- Born: 4 September 1972 (age 53) Zenica, SR Bosnia and Herzegovina, SFR Yugoslavia
- Occupations: Novelist, short-story writer
- Writing career
- Language: Serbian
- Genres: romance, erotic

= Anabela Basalo =

Serbian writer

Anabela Basalo (Анабела Басало) (born 4 September 1972) is a Serbian romance writer.

==Biography==
Basalo was born in Zenica. She graduated from the Third Gymnasium in Belgrade, and began studies of biology, which she never finished.

Before she wrote his first book she worked as a seller, waitress, held her own coffeehouse, and worked in the time-share business. Basalo responded to an ad where the girls were asked to work on phone sex lines – to read erotic stories – reportedly with desire to write them. After seven years writing the story was mature enough for the novel.

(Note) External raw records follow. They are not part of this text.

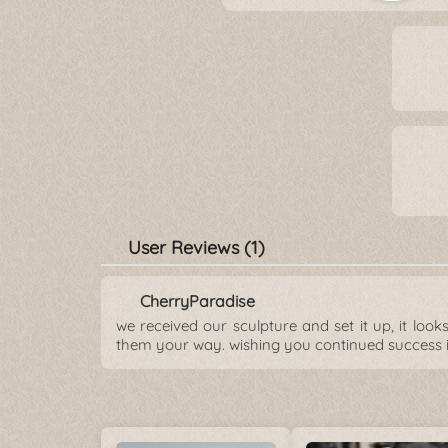
User Reviews (1)
CherryParadise
we received our sculpture and set it up, it loo
them your way. wishing you continued success 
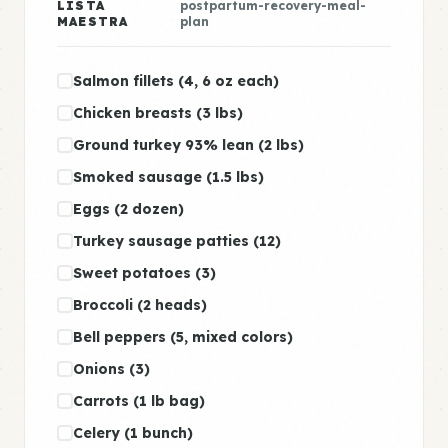
LISTA
postpartum-recovery-meal-
MAESTRA
plan
Salmon fillets (4, 6 oz each)
Chicken breasts (3 lbs)
Ground turkey 93% lean (2 lbs)
Smoked sausage (1.5 lbs)
Eggs (2 dozen)
Turkey sausage patties (12)
Sweet potatoes (3)
Broccoli (2 heads)
Bell peppers (5, mixed colors)
Onions (3)
Carrots (1 lb bag)
Celery (1 bunch)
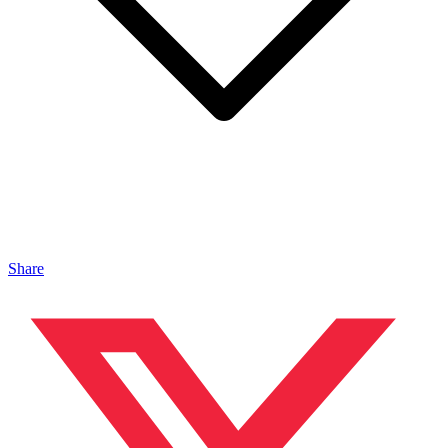
Share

She would later describe her romantic life to Stil, saying "My love story resembles the film Boulevard of the Revolution. I met my current choice when I was eighteen and we were in a relationship for a month. At the time, he was the seducer, and I was the nice girl who had to come home by midnight... Years later, whenever I walked through the street where he lives, I'd remember him, but nothing more than that. However, after eighteen full years, he simply remembered me and called me on the phone, and after a few hours of conversation, we decided to see each other and the emotions between us woke up again. Three days later, he knelt in front of me on the street and proposed to me, and after just a month, I remained in a different state."

==Works==
Basalo attracted attention with her first novel, Žena s greškom (Woman with Error). Not long after it she published another novel, Peta ljubav (Fifth Love). Since then, she published novels Erotske price (Erotic Stories), Tajne ženskih jastuka (Secrets of Women Pillows), etc.

Considered a "controversial writer" by some critics, Basalo's books reference ideas of male domination, the world of money, power and urban Belgrade. Although her novels talk about sex, central themes in her books include searching for identity, loneliness, environment, and what happens when someone decides to be different. Including when writing for women magazines, Basalo writes honestly about male-female relations.

Critics have also described her as an "author of a special sensibility, devoted to the personal understanding of the position of women in the world of men."

Basalo retired in 2011.

==Trivia==
In April 2004, she posed for the Serbian version of Playboy.

In April 2008, she participated in a campaign of gay organization Queeria named "Love on the streets! Hooligans in prisons!".